Mohan Bhagwat, le chef du Rashtriya Swayamsevak Sangh, le mentor idéologique du BJP, s'est plaint dans un discours à peine voilé du manque de décorum affiché lors de la campagne électorale. Je suis persuadé que Bhagwat aussi est las de la diabolisation des musulmans. Il veut gagner les musulmans à sa cause et non les aliéner. Et ses critiques visaient clairement la rhétorique de campagne de Modi.

On aurait pu penser que devenir le deuxième Premier ministre indien à remporter un troisième mandat consécutif ferait ressortir le meilleur de Modi. Malheureusement, son antipathie envers les musulmans n’est pas stratégique, mais plutôt caractéristique. Son nouveau cabinet de 72 ministres comprend des représentants de différents États, communautés religieuses et castes, mais 14 % de la population du pays – plus de 200 millions de musulmans – n’ont trouvé aucun représentant. C’est la première fois dans l’histoire de l’Inde indépendante qu’aucun musulman ne figure dans le nouveau cabinet après les élections.

Comparez cela avec le nouveau gouvernement du Royaume-Uni. Les musulmans constituent environ 6,5 % de la population britannique et ils ont remporté un pourcentage plus faible de sièges au Parlement, 25 sur 650. Le gouvernement indien est le plus représenté au Royaume-Uni, où il occupe le poste clé de chancelier ou de ministre de la Justice, mais aucun musulman ne siège au gouvernement indien.

Sur la question d'un gouvernement sans musulmans, les partisans de Modi soutiennent que les musulmans ne votant pas pour le BJP, ils ne devraient pas exiger de rôle au gouvernement. Cet argument fallacieux ne tient pas compte du fait que Narendra Modi est le Premier ministre de toute l'Inde et pas seulement des Indiens non musulmans ou de ceux qui ont voté pour le BJP.

Premièrement, ils ont tort de dire que les musulmans ne soutiennent pas le BJP. Selon l’enquête post-sondage très réputée du projet Lokniti du Centre d’étude des sociétés en développement, 8 % des musulmans, principalement des musulmans très riches et très pauvres qui ont bénéficié des politiques favorables aux entreprises du BJP ou de ses cadeaux sociaux comme les rations gratuites, ont voté pour le BJP. J’ai interviewé le Dr Hilal Ahmed, l’un de leurs principaux chercheurs, et il a reconnu que si Modi n’avait pas eu recours à des discours de haine contre les musulmans pendant la campagne électorale, le BJP aurait remporté une plus grande part du vote musulman. La stratégie de rhétorique antimusulmane utilisée pour mobiliser la base électorale a également empêché le BJP de gagner du terrain dans le vote musulman.

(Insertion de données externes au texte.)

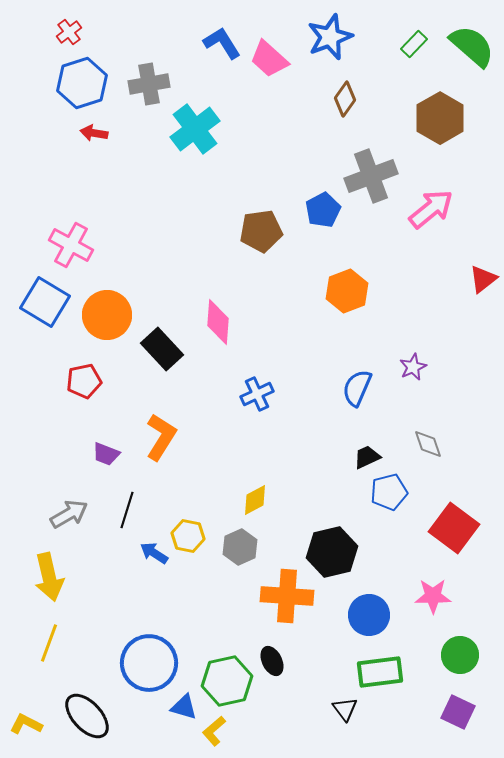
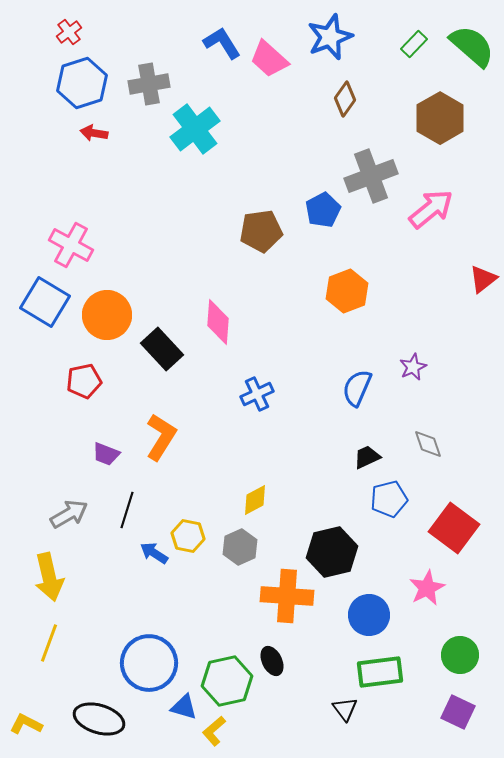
blue pentagon at (389, 492): moved 7 px down
pink star at (433, 596): moved 6 px left, 8 px up; rotated 27 degrees counterclockwise
black ellipse at (87, 716): moved 12 px right, 3 px down; rotated 30 degrees counterclockwise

Deuxièmement, l’un des mantras politiques habituels de Modi depuis plusieurs années est Sabka Sath, Sabka Vikas — Tous ensemble, développement de tous, ce qui signifie que personne ne sera laissé pour compte. Malheureusement, Modi a choisi de faire passer le message que les préjugés dont il a fait preuve pendant la campagne électorale sont difficiles à éliminer. L'islamophobie restera une caractéristique marquante de son héritage. Il est dommage que, malgré les contraintes – un gouvernement de coalition et un leader de l'opposition formelle doté de pouvoirs parlementaires –, la politique et les préjugés de Modi 3.0 bénéficient d'une continuité.